### DATA FOR THE TASK
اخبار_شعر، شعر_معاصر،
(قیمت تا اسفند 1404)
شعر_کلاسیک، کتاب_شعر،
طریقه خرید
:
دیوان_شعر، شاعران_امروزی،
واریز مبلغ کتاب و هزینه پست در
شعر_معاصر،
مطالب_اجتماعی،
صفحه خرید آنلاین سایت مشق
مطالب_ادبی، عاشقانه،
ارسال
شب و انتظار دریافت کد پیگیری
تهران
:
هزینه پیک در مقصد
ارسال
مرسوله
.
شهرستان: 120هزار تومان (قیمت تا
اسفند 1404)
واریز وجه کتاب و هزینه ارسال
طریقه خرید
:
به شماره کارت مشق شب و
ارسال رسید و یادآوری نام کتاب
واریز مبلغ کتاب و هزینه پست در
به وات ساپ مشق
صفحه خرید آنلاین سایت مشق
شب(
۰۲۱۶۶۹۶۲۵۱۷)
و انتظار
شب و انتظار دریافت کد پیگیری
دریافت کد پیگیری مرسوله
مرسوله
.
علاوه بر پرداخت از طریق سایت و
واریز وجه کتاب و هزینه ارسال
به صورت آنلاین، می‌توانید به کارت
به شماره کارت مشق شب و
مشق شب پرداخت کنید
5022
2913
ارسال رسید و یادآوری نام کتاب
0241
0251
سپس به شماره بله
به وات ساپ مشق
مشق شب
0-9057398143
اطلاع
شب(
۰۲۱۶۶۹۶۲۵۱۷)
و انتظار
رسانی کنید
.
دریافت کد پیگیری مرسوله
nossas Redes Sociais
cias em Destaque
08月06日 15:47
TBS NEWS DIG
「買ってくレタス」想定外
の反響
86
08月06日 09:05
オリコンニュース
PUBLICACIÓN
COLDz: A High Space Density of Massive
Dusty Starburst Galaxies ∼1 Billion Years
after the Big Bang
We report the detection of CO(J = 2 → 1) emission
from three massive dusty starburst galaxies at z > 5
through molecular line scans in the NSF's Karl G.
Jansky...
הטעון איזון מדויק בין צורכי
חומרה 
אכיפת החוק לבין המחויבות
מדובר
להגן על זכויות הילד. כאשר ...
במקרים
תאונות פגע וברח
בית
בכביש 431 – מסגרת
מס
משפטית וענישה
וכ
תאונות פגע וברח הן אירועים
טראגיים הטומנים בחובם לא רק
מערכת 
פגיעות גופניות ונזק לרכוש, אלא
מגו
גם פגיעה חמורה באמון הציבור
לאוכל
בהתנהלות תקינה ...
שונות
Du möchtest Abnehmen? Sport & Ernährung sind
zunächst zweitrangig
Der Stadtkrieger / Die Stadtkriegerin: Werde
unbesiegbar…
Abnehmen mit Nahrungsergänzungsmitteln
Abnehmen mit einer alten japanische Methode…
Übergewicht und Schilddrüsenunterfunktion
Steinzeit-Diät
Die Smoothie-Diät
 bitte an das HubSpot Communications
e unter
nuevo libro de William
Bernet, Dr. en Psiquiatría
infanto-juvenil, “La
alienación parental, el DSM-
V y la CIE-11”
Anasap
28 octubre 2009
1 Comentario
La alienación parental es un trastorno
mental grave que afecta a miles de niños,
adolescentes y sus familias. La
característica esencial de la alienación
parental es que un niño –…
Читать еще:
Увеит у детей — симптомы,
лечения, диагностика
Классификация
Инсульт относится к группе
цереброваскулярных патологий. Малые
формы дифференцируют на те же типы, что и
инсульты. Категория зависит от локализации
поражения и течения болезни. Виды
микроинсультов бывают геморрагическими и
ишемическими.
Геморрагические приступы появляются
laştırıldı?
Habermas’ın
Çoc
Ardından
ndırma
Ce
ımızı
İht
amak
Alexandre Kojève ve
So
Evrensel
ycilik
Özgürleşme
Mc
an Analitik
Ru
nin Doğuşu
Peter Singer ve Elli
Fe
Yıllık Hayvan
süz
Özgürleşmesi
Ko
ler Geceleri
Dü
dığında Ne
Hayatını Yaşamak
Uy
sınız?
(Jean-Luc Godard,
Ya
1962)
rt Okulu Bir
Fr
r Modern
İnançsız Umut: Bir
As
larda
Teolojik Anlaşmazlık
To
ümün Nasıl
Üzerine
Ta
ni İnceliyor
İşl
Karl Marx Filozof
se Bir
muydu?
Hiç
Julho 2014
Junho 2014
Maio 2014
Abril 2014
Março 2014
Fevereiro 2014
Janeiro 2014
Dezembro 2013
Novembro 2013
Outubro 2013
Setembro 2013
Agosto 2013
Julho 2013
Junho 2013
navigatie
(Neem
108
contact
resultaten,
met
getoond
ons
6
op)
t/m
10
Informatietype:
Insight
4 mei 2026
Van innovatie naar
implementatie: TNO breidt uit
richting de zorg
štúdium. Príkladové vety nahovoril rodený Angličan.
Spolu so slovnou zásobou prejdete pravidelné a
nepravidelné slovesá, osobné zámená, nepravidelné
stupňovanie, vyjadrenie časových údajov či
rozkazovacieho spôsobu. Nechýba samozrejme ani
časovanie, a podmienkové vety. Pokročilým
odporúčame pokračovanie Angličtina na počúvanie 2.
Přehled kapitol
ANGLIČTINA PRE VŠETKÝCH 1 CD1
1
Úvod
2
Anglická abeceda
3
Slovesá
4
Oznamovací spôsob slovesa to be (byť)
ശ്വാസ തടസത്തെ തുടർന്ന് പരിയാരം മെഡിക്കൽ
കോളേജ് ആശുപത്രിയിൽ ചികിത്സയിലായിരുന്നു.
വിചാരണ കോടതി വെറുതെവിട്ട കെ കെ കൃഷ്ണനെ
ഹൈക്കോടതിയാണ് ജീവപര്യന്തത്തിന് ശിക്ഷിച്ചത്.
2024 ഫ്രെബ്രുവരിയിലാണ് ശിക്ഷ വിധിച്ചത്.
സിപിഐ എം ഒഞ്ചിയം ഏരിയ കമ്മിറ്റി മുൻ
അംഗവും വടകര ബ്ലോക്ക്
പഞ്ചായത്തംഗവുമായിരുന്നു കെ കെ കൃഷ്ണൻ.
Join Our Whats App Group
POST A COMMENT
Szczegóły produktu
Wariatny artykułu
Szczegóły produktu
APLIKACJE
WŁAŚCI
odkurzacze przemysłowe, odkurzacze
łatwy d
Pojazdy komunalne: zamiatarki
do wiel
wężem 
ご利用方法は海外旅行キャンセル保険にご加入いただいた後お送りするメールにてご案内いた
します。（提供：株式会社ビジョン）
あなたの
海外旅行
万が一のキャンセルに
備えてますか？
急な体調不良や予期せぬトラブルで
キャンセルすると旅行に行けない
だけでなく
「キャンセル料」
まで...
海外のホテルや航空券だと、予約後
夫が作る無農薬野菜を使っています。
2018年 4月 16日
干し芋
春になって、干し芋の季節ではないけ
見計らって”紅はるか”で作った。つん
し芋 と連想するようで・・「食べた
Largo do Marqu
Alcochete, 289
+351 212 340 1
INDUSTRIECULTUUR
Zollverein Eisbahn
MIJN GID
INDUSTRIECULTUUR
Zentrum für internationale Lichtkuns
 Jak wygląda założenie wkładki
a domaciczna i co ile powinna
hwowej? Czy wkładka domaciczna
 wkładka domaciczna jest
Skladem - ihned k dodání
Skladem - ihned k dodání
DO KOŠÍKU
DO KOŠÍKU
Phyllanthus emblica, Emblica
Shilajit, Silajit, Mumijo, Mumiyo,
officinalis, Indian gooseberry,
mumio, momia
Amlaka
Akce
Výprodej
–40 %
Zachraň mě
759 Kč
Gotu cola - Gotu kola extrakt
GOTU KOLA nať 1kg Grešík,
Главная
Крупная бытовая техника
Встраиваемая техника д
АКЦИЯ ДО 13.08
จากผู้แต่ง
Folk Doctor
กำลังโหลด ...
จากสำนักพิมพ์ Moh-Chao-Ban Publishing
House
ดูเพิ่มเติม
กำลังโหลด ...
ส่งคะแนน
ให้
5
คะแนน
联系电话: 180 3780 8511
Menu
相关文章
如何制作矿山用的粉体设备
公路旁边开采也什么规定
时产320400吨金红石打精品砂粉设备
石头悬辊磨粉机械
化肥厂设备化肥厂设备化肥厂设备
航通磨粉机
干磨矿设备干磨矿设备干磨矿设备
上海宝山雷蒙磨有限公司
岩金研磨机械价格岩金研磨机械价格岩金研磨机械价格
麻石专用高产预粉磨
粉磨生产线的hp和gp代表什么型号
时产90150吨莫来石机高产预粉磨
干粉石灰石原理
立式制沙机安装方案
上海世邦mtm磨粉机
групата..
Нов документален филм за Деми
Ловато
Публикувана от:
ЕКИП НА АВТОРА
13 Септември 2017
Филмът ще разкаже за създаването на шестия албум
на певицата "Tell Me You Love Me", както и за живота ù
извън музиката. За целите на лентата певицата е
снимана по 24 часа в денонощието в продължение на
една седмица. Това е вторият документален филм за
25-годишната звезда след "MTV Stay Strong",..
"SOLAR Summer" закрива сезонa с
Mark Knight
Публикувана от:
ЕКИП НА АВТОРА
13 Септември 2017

### WORK ORDER
Your answer consists solely of the lines from the top of the records above through the line that contains "zunächst zweitrangig", each echoed exactly.

### ANSWER SECTION
اخبار_شعر، شعر_معاصر،
(قیمت تا اسفند 1404)
شعر_کلاسیک، کتاب_شعر،
طریقه خرید
:
دیوان_شعر، شاعران_امروزی،
واریز مبلغ کتاب و هزینه پست در
شعر_معاصر،
مطالب_اجتماعی،
صفحه خرید آنلاین سایت مشق
مطالب_ادبی، عاشقانه،
ارسال
شب و انتظار دریافت کد پیگیری
تهران
:
هزینه پیک در مقصد
ارسال
مرسوله
.
شهرستان: 120هزار تومان (قیمت تا
اسفند 1404)
واریز وجه کتاب و هزینه ارسال
طریقه خرید
:
به شماره کارت مشق شب و
ارسال رسید و یادآوری نام کتاب
واریز مبلغ کتاب و هزینه پست در
به وات ساپ مشق
صفحه خرید آنلاین سایت مشق
شب(
۰۲۱۶۶۹۶۲۵۱۷)
و انتظار
شب و انتظار دریافت کد پیگیری
دریافت کد پیگیری مرسوله
مرسوله
.
علاوه بر پرداخت از طریق سایت و
واریز وجه کتاب و هزینه ارسال
به صورت آنلاین، می‌توانید به کارت
به شماره کارت مشق شب و
مشق شب پرداخت کنید
5022
2913
ارسال رسید و یادآوری نام کتاب
0241
0251
سپس به شماره بله
به وات ساپ مشق
مشق شب
0-9057398143
اطلاع
شب(
۰۲۱۶۶۹۶۲۵۱۷)
و انتظار
رسانی کنید
.
دریافت کد پیگیری مرسوله
nossas Redes Sociais
cias em Destaque
08月06日 15:47
TBS NEWS DIG
「買ってくレタス」想定外
の反響
86
08月06日 09:05
オリコンニュース
PUBLICACIÓN
COLDz: A High Space Density of Massive
Dusty Starburst Galaxies ∼1 Billion Years
after the Big Bang
We report the detection of CO(J = 2 → 1) emission
from three massive dusty starburst galaxies at z > 5
through molecular line scans in the NSF's Karl G.
Jansky...
הטעון איזון מדויק בין צורכי
חומרה 
אכיפת החוק לבין המחויבות
מדובר
להגן על זכויות הילד. כאשר ...
במקרים
תאונות פגע וברח
בית
בכביש 431 – מסגרת
מס
משפטית וענישה
וכ
תאונות פגע וברח הן אירועים
טראגיים הטומנים בחובם לא רק
מערכת 
פגיעות גופניות ונזק לרכוש, אלא
מגו
גם פגיעה חמורה באמון הציבור
לאוכל
בהתנהלות תקינה ...
שונות
Du möchtest Abnehmen? Sport & Ernährung sind
zunächst zweitrangig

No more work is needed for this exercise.